[Dataset]

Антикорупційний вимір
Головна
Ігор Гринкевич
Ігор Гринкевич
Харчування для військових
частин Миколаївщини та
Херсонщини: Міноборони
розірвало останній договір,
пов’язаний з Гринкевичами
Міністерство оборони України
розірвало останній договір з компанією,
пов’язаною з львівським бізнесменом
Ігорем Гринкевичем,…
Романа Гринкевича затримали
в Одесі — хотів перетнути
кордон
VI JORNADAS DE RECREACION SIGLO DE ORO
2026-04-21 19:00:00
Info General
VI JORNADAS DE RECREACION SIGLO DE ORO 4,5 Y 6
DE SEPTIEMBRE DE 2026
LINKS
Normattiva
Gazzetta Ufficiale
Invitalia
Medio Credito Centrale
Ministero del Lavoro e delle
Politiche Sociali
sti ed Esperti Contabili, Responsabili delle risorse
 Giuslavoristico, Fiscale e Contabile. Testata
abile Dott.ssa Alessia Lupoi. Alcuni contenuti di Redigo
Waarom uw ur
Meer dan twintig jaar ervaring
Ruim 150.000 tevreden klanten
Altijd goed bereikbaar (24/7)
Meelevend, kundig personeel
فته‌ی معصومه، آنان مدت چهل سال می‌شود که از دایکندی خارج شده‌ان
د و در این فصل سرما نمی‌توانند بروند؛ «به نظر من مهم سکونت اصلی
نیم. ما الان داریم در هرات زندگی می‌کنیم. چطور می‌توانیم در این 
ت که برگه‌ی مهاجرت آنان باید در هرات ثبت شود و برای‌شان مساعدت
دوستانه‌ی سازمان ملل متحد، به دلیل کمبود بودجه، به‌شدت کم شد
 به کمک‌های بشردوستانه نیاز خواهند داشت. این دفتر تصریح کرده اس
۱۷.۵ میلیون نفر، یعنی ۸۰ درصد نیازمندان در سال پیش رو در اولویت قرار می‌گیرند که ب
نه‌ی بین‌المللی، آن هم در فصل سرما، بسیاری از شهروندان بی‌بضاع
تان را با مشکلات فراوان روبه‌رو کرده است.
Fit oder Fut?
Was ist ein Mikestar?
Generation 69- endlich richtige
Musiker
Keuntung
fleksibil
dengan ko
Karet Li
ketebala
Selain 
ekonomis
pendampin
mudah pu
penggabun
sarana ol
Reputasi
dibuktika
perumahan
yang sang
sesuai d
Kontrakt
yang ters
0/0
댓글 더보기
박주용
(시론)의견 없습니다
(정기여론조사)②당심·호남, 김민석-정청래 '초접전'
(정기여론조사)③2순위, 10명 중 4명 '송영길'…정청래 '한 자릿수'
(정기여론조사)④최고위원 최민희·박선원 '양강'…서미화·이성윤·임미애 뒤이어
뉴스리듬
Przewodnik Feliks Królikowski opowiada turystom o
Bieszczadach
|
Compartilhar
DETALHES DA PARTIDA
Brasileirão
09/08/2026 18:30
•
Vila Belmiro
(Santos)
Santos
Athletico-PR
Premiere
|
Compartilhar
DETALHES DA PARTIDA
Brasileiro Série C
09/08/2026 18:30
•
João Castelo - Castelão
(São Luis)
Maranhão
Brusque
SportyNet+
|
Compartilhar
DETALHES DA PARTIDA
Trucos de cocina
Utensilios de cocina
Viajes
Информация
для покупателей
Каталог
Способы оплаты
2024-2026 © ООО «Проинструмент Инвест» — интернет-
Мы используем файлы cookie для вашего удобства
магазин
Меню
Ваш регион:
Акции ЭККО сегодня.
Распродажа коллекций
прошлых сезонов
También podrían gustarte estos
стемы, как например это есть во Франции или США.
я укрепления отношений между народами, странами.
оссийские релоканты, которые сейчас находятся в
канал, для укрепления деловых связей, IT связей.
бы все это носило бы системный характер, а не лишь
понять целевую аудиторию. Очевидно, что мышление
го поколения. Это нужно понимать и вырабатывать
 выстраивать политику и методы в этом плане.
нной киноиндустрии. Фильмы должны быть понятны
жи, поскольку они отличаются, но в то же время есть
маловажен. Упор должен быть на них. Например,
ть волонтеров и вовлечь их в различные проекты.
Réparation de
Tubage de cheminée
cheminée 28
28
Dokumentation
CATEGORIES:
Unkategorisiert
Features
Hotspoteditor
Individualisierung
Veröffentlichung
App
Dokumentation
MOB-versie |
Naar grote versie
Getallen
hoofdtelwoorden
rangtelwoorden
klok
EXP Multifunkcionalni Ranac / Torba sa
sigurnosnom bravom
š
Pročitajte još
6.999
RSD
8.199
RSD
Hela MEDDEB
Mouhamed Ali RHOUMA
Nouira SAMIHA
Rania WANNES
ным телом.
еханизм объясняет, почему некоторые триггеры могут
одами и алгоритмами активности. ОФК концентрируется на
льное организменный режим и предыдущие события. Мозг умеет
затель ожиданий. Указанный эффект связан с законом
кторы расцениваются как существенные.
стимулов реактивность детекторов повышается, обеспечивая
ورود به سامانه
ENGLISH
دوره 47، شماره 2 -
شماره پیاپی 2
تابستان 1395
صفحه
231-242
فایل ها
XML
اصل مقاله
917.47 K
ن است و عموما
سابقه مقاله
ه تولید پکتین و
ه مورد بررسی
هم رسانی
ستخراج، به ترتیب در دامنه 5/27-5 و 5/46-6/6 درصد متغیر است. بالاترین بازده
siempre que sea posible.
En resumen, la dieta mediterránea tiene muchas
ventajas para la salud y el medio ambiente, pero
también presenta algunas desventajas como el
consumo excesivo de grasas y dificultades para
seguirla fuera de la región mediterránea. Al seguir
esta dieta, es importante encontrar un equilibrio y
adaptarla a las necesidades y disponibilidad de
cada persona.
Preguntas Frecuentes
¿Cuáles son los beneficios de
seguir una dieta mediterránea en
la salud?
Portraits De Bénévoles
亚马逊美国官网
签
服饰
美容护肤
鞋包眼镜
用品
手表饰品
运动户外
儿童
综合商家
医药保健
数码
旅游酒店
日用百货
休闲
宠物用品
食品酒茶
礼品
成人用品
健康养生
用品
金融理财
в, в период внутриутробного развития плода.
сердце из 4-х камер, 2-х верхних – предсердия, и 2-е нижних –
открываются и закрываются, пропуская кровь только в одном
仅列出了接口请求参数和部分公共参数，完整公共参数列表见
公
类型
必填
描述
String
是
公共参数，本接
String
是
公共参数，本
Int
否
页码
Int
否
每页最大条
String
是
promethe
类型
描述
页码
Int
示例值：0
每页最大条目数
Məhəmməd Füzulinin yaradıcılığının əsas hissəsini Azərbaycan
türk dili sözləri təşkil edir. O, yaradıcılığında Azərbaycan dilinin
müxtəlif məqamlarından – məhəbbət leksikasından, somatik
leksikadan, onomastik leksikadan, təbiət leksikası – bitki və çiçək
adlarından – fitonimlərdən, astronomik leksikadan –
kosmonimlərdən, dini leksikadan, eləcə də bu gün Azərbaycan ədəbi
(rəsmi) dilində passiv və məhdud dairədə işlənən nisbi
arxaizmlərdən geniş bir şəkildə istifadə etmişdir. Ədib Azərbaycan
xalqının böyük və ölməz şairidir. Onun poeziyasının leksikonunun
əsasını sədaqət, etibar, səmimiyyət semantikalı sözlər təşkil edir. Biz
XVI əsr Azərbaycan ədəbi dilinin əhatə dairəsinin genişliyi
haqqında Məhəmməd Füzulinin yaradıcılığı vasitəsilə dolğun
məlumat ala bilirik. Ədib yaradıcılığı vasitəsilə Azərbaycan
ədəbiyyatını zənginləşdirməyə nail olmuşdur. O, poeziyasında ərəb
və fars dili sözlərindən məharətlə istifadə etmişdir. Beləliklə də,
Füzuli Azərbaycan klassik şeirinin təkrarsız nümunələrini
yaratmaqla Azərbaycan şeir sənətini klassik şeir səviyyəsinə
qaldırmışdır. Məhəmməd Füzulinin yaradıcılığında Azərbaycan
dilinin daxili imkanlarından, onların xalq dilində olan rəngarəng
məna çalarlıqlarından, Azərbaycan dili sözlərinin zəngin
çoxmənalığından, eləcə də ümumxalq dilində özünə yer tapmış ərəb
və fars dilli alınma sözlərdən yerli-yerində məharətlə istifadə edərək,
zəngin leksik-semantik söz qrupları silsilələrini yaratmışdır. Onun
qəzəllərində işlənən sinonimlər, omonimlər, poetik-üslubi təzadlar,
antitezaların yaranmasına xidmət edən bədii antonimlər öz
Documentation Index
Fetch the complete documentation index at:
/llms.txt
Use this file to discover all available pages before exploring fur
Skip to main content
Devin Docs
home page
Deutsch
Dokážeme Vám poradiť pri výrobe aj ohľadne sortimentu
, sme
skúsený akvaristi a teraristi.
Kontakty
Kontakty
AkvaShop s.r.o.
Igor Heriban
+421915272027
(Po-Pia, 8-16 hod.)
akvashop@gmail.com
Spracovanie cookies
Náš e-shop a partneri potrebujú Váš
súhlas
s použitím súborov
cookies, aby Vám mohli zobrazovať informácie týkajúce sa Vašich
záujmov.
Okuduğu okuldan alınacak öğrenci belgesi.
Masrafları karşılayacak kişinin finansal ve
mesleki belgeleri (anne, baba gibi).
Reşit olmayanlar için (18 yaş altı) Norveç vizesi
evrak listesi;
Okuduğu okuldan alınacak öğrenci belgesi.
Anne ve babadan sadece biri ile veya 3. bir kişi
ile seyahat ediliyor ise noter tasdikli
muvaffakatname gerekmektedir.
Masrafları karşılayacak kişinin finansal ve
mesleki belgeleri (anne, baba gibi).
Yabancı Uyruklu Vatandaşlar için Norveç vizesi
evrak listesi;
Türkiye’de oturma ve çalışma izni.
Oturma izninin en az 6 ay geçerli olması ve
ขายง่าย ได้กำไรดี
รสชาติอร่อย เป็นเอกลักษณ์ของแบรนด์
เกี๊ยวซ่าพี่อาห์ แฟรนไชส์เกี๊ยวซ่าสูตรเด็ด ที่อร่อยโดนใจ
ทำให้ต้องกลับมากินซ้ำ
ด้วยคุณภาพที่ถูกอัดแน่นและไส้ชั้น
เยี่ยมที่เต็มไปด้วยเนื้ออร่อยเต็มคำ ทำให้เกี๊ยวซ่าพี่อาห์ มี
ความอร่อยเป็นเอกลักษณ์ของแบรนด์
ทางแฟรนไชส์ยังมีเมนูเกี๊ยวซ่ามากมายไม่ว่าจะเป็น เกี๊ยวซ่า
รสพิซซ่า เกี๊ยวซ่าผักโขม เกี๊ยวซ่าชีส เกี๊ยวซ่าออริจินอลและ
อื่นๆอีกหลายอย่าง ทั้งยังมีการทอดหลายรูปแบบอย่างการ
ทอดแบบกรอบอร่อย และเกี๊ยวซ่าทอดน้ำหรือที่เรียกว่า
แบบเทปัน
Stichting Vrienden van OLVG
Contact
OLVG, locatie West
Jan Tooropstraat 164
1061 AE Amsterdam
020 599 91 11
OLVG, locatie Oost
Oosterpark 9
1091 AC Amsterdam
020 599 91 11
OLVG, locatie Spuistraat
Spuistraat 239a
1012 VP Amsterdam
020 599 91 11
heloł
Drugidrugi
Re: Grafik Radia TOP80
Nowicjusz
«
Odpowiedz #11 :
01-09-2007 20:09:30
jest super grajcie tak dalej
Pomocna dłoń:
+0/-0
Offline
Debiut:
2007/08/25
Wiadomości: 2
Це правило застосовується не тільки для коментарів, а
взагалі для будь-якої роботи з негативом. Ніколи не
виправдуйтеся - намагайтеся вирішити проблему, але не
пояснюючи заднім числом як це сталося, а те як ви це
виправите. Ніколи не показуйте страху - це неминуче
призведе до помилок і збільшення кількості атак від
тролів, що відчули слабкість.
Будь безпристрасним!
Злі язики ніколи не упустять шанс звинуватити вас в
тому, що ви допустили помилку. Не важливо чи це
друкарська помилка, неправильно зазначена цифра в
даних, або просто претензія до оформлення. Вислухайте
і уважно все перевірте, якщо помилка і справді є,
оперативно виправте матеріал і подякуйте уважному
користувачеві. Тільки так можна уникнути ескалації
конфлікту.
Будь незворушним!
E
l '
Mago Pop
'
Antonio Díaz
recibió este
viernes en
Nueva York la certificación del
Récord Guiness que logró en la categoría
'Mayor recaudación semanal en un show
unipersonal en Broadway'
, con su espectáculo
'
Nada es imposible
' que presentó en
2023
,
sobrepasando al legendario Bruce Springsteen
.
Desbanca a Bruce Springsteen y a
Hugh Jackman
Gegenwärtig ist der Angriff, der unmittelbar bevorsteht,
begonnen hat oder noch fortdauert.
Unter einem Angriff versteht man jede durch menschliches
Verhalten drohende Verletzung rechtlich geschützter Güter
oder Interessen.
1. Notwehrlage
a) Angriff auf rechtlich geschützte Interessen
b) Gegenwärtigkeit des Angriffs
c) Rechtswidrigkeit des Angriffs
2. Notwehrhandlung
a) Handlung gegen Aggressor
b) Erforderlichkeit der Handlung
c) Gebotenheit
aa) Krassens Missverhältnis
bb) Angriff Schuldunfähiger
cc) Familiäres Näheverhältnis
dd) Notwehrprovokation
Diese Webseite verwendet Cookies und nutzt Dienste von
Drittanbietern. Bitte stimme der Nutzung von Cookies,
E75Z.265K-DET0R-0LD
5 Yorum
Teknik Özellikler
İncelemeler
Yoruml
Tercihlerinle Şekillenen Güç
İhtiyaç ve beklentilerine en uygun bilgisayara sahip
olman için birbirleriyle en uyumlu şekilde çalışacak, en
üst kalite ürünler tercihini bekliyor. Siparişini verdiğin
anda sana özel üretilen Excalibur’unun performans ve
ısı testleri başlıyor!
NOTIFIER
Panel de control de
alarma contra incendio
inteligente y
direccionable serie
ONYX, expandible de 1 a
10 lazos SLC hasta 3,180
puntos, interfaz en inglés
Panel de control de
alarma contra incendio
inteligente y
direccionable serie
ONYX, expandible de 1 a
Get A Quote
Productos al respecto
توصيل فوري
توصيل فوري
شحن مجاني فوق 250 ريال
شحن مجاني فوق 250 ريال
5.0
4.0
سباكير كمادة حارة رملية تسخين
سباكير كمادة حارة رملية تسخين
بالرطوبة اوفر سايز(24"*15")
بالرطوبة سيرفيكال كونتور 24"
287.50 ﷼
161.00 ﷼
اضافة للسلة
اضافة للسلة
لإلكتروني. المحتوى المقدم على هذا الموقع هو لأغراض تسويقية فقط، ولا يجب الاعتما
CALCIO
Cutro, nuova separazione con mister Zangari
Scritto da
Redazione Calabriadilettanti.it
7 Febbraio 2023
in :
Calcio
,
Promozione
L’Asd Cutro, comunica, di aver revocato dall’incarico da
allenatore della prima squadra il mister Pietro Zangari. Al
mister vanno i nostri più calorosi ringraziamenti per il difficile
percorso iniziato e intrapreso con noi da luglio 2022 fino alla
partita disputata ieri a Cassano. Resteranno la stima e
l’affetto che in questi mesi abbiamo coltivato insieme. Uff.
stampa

[/Dataset]

_Description of the task:_
Look through the records and gather every line containing "Onun".

_Solved exercise:_
xalqının böyük və ölməz şairidir. Onun poeziyasının leksikonunun
zəngin leksik-semantik söz qrupları silsilələrini yaratmışdır. Onun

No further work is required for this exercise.